(GIVEN DATA begins)

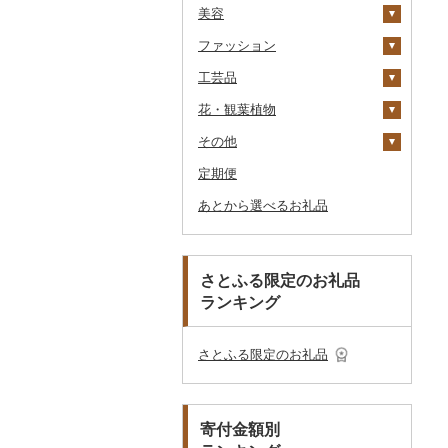
美容
その他洋菓子
豆腐・納豆
だし
TV・オーディオ・カメラ
温泉・サウナ・スパ利用
寝具
ゴルフ
タンス
（紙券）
券
ファッション
煎餅・おかき
漬物
食用油
美容・健康家電
タオル
釣り
スキンケア
豆腐
机・テーブル
布団
ゴルフボール
その他旅行券
水族館
工芸品
羊羹
缶詰・瓶詰
はちみつ
カー用品
文房具・印鑑
サイクリング
シャンプー・リンス
鞄・バッグ
納豆
梅干
えごま油
椅子・チェア・ソファ
枕
泉州タオル
ゴルフクラブ
化粧水・乳液・美容液
動物園
花・観葉植物
饅頭
乾物
ドレッシング
時計
食器
アウトドア・キャンプ
石鹸・ボディーソープ
洋服
織物
キムチ
肉
オリーブオイル
その他家具・インテリ
毛布
その他タオル
ボールペン
ゴルフウェア
洗顔
トートバッグ・ショル
釣り
ア
ダーバッグ
その他
大福
燻製（スモーク）
その他調味料
その他家電
キッチン用品
その他スポーツ
入浴剤
和服
陶器・漆器
観葉植物・苗木
その他漬物
魚
ごま油
タオルケット
ノート・ファイル
グラス・カップ
その他ゴルフ
その他スキンケア
女性・レディース
本場奄美大島紬
ダイビング
キャリーバッグ・スー
定期便
その他和菓子
おせち
日用品
アロマ
靴・履物
その他装飾品・工芸品
花
地域サービス
果物
その他食用油
みりん
その他寝具
印鑑
タンブラー
包丁
ウェア・ユニフォーム
男性・メンズ
その他織物
信楽焼
ツケース
スキーチケット・リフト
あとから選べるお礼品
その他加工品
楽器・器材
プロテイン
アクセサリー
盆栽・その他
その他
ジャム
ケチャップ
その他文房具
箸
フライパン
洗剤
その他スポーツ
子供・ベビー
靴・シューズ
唐津焼
数珠
胡蝶蘭
券
その他鞄・バッグ
本・CD・DVD
その他美容
その他服飾小物
その他缶詰・瓶詰
こしょう
スプーン・フォーク・
鍋
トイレットペーパー
その他洋服
スリッパ・下駄・草履
ペンダント・ネックレ
備前焼
工芸品
造花・プリザーブドフ
ゴルフプレー券
ナイフ
ス
ラワー
おもちゃ・ぬいぐるみ
その他調味料
まな板
ティッシュ
その他靴・履物
財布
美濃焼
播州そろばん
花火大会チケット
GDOふるさとゴルフ
さとふる限定のお礼品
皿・椀
ピアス・イヤリング
その他花
プレークーポン
ランキング
ご当地キャラクター
土鍋
その他日用品
ショール・ストール
村上木彫堆朱
美濃和紙
カタログギフト
弁当箱
真珠・パール
その他のゴルフプレー
ベビー用品
その他キッチン用品
ネクタイ・ベルト
その他陶器・漆器
民芸品
その他体験・チケット
券
その他食器
その他アクセサリー
さとふる限定のお礼品
ペット用品
マフラー・手袋
防災グッズ
その他服飾小物
寄付金額別
その他雑貨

(GIVEN DATA ends)

WHAT THIS TASK INVOLVES: Keep every word of the data as it is when you write it out, but drop the pictures.

RESPONSE TO THE EXERCISE:
美容
その他洋菓子
豆腐・納豆
だし
TV・オーディオ・カメラ
温泉・サウナ・スパ利用
寝具
ゴルフ
タンス
（紙券）
券
ファッション
煎餅・おかき
漬物
食用油
美容・健康家電
タオル
釣り
スキンケア
豆腐
机・テーブル
布団
ゴルフボール
その他旅行券
水族館
工芸品
羊羹
缶詰・瓶詰
はちみつ
カー用品
文房具・印鑑
サイクリング
シャンプー・リンス
鞄・バッグ
納豆
梅干
えごま油
椅子・チェア・ソファ
枕
泉州タオル
ゴルフクラブ
化粧水・乳液・美容液
動物園
花・観葉植物
饅頭
乾物
ドレッシング
時計
食器
アウトドア・キャンプ
石鹸・ボディーソープ
洋服
織物
キムチ
肉
オリーブオイル
その他家具・インテリ
毛布
その他タオル
ボールペン
ゴルフウェア
洗顔
トートバッグ・ショル
釣り
ア
ダーバッグ
その他
大福
燻製（スモーク）
その他調味料
その他家電
キッチン用品
その他スポーツ
入浴剤
和服
陶器・漆器
観葉植物・苗木
その他漬物
魚
ごま油
タオルケット
ノート・ファイル
グラス・カップ
その他ゴルフ
その他スキンケア
女性・レディース
本場奄美大島紬
ダイビング
キャリーバッグ・スー
定期便
その他和菓子
おせち
日用品
アロマ
靴・履物
その他装飾品・工芸品
花
地域サービス
果物
その他食用油
みりん
その他寝具
印鑑
タンブラー
包丁
ウェア・ユニフォーム
男性・メンズ
その他織物
信楽焼
ツケース
スキーチケット・リフト
あとから選べるお礼品
その他加工品
楽器・器材
プロテイン
アクセサリー
盆栽・その他
その他
ジャム
ケチャップ
その他文房具
箸
フライパン
洗剤
その他スポーツ
子供・ベビー
靴・シューズ
唐津焼
数珠
胡蝶蘭
券
その他鞄・バッグ
本・CD・DVD
その他美容
その他服飾小物
その他缶詰・瓶詰
こしょう
スプーン・フォーク・
鍋
トイレットペーパー
その他洋服
スリッパ・下駄・草履
ペンダント・ネックレ
備前焼
工芸品
造花・プリザーブドフ
ゴルフプレー券
ナイフ
ス
ラワー
おもちゃ・ぬいぐるみ
その他調味料
まな板
ティッシュ
その他靴・履物
財布
美濃焼
播州そろばん
花火大会チケット
GDOふるさとゴルフ
さとふる限定のお礼品
皿・椀
ピアス・イヤリング
その他花
プレークーポン
ランキング
ご当地キャラクター
土鍋
その他日用品
ショール・ストール
村上木彫堆朱
美濃和紙
カタログギフト
弁当箱
真珠・パール
その他のゴルフプレー
ベビー用品
その他キッチン用品
ネクタイ・ベルト
その他陶器・漆器
民芸品
その他体験・チケット
券
その他食器
その他アクセサリー
さとふる限定のお礼品
ペット用品
マフラー・手袋
防災グッズ
その他服飾小物
寄付金額別
その他雑貨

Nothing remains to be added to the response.